Draw Words Step by Step: 3 Methods
Method 1: Draw Words in 3D
Adding a shadow to letters makes them appear 3D, and thick letters cast a shadow. Begin by writing a short phrase in thick letters. Faster is to type your phrase into a word processing application, print it, and trace these same letters. Try to write your own word (preferably with pencil guidelines), as done here.
We’re aiming for a realistic appearance as if the letters are sitting on the page. To accomplish this, we’ll have to include a shadow. To begin, gently draw a few diagonal, parallel lines over your phrase with a pencil to begin your shadow.
We will assume that a light source is coming from the top left corner of the page to make these letters look 3D. As a result, the letters will have shadows to the right of them on the page. The best place to begin drawing shadows is at the very bottom left corner of your first letter. Line up your ruler to parallel the slant lines you drew earlier with that corner. Then, make a pencil line 3/16′′ ( 5mm) from the letter’s corner by drawing along the ruler’s edge.

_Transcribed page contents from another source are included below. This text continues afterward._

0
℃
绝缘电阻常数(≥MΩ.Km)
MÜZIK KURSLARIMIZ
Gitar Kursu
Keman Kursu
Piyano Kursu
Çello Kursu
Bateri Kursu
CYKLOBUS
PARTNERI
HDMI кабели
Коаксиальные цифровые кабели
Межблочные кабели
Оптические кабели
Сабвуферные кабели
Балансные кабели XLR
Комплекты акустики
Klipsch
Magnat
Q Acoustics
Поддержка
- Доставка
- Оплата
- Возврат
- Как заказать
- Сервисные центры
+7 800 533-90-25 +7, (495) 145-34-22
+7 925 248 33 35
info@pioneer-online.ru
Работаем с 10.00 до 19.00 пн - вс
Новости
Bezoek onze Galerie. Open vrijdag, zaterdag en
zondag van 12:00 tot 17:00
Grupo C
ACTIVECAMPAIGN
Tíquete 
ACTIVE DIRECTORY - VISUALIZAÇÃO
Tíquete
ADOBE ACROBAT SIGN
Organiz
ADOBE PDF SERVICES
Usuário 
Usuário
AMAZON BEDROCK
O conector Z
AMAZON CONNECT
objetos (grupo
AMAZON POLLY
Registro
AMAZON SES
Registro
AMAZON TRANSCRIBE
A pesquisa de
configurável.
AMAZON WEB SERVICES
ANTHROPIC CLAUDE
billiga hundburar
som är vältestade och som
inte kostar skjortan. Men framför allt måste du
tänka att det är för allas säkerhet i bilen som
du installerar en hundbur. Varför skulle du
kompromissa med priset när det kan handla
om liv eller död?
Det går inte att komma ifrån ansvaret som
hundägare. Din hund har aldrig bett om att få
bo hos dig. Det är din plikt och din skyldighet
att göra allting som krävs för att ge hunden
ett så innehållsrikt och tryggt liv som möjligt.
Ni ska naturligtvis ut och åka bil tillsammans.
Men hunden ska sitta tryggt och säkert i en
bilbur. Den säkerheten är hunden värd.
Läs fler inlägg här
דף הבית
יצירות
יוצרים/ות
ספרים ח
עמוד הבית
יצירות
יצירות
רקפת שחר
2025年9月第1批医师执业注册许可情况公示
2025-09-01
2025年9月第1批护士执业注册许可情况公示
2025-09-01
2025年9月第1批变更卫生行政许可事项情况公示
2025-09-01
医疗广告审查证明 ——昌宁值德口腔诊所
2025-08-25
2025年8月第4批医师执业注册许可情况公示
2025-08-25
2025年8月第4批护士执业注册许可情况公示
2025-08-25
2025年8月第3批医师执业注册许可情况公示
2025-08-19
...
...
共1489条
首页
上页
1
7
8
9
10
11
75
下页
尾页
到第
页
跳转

Using a parallel glider (also known as the “rolling ruler”) makes drawing 3D letters easier because you can align the ruler with a diagonal and then roll it forward or backward with ease.
Make a mental note of the remaining corners of your letter, and then draw additional 3/16′′ lines parallel to your diagonal lines. The format of your letter should resemble the example provided above.
Connect the 3/16′′ vertical and horizontal lines you drew now. It’s important that the connections you make on the new letter run in the same direction as the original.
Drawing 3/16′′ lines from the corners and connecting them is the same no matter what letter you’re working on. Like the inside of a “A,” certain letters lack a distinct corner. What if these were actual letters and a real light source were used? If that’s the case, where would the shadow fall? Once you’ve done that, you can draw the shadow line to match.
It’s okay if somehow the shadows of your letters cross over with those of your neighbors. Remember that all of the shadow outlines will be visible behind the actual letters in the final product. Consider the “M” in the example below. Its shadow is still visible behind the “O.”
For example, an “O” letter has no corners, so you can’t cut it in half. Lowering the shadow will make it appear as if the letter is sloping downwards rather than rising. Once the letter has finished descending, you can add another line in the lower-left corner. After that, all that’s left to do is join up the two ends. Keep in mind to add a shadow to the letter’s interior as well!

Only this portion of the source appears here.